New HTTP benchmark tool: pycurlb

Many tools exist around the globe to get performance data for a HTTP connection but we can consider them as stress tools: They focus on launching an amount of request and output statistical aggregations of latency, throughput and rate. ApacheBenchmark (ab), wrk, httperf, we regularly use these software for what they bring but they also provide a methodology which isn't adapted to some of our goal. We looked for:

  • Run only a single request: We wanted the opportunity to test a link in idle state or bursted by another stress tool
  • Get other TCP timings: DNS, SSL handshake and more have to be known

In the past, in order to fill these requirements, I used the well-known command line tool "client URL Request Library" also known as cURL. This software is considered like the swiss knife of HTTP client and despite it supports much more protocols, most of the people use it just for just to download a file or communicate with REST APIs. But if dig under the surface, curl is actually just a user interface for its powerful library libcurl and where cURL provides more than 50 command options, libcurl let you the opportunity to forge any kind HTTP request. For debug purpose, curl has an option named --write-out allowing users to export data about connection and response. Here's an example:

$ curl --write-out '%{time_total}' https://www.cloud-mercato.com/ -o /dev/null -s
0.230652

In the command above, we reach our goal but firstly there are options we will always use: -o and -s because we don't care about curl's output. Moreover, the desired output is actually difficult to obtain from command line, in case of a complex one like a JSON, you have create a template file or fight with characters escaping. To ease our work, we decided to create a tool based on libcurl and accurately designed to two tasks: Run a single HTTP request and report connection information. This is how pycurlb was born. pycurlb, abbreviation of Python cURL Benchmark, is based on pycurl which is a Python wrapper around libcurl. This software is very simple command line tool mimicking curl's behavior but outputting a JSON with a lot information available.
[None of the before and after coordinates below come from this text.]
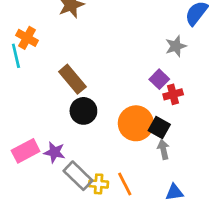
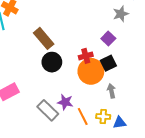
red cross: (173, 94) -> (86, 56), moved
black square: (159, 127) -> (108, 63), moved, turned 35
purple star: (55, 152) -> (65, 102), moved
yellow cross: (99, 184) -> (103, 116), moved

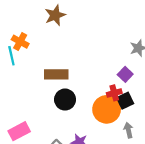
brown rectangle: (44, 38) -> (56, 74), turned -50
red cross: (86, 56) -> (114, 93), moved

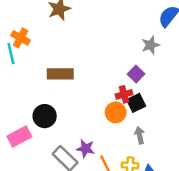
black circle: (65, 100) -> (45, 116), moved
orange circle: (107, 109) -> (116, 112), size x0.7

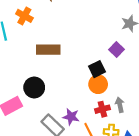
orange cross: (21, 38) -> (24, 16), moved
red cross: (124, 94) -> (102, 109), moved
black square: (136, 103) -> (97, 69), moved

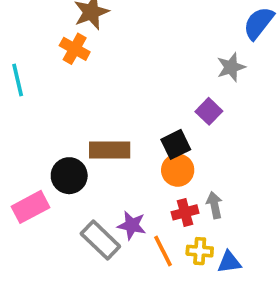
orange cross: (24, 16) -> (75, 49), moved
brown rectangle: (48, 50) -> (110, 150), moved

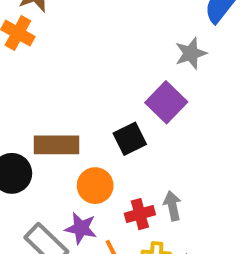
purple square: (209, 111) -> (166, 102), size x1.4
orange circle: (178, 170) -> (95, 186), moved

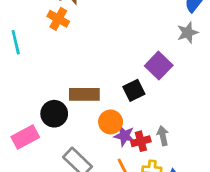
gray star: (191, 53) -> (188, 33), moved
purple star: (81, 228) -> (124, 136), moved

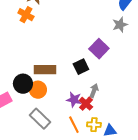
orange circle: (111, 122) -> (38, 90), moved
gray arrow: (163, 136) -> (94, 91), moved, turned 32
red cross: (141, 141) -> (86, 104), turned -32

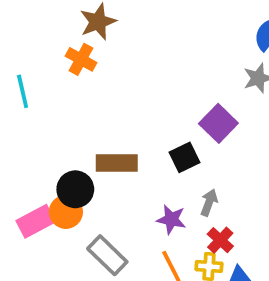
orange circle: (38, 90) -> (66, 212), moved
red cross: (86, 104) -> (220, 240), moved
The command similar to the one presented above would be:

$ pycurlb https://www.cloud-mercato.com/
{
  "appconnect_time": 5.673696,
  "compressed": false,
  "connect_time": 5.581115,
  "connect_timeout": 300,
  "content_length_download": 219.0,
  "content_length_upload": -1.0,
  "content_type": "text/html; charset=UTF-8",
  "effective_url": "https://www.cloud-mercato.com/",
  "header_size": 516,
  "http_code": 200,
  "http_connectcode": 0,
  "httpauth_avail": 0,
  "local_ip": "10.0.0.1",
  "local_port": 34740,
  "max_time": 0,
  "method": "GET",
  "namelookup_time": 5.520988,
  "num_connects": 1,
  "os_errno": 0,
  "pretransfer_time": 5.673749,
  "primary_ip": "1.2.3.4",
  "primary_port": 443,
  "proxyauth_avail": 0,
  "redirect_count": 0,
  "redirect_time": 0.0,
  "redirect_url": "https://www.cloud-mercato.com/",
  "request_size": 190,
  "size_download": 219.0,
  "size_upload": 0.0,
  "speed_download": 38.0,
  "speed_upload": 0.0,
  "ssl_engines": [
    "rdrand",
    "dynamic"
  ],
  "ssl_verifyresult": 0,
  "starttransfer_time": 5.74181,
  "total_time": 5.741879
}

Easy and useful, let's see which helpful metrics we have:

  • namelookup_time: Time to resolve DNS
  • connect_time : Time to do TCP connection
  • appconnect_time: Time before start HTTP communication
  • pretransfer_time: Time before start transfer
  • starttransfer_time: Time when first byte has been received
  • total_time: Total request/response time
  • speed_download and speed_upload: Throughput

We see here that the value called latency in other benchmark tools is split up in 6 items, each of them describing a stage of an applicative TCP/IP connection. Detail is here the master word, so we tried to stay fully compatible with the original curl and keep the same command line arguments, so even advanced scenario such as headers inclusion should be possible. This software is an open source project stored on Github. Feel free to use, contribute or open issues, you are very welcome.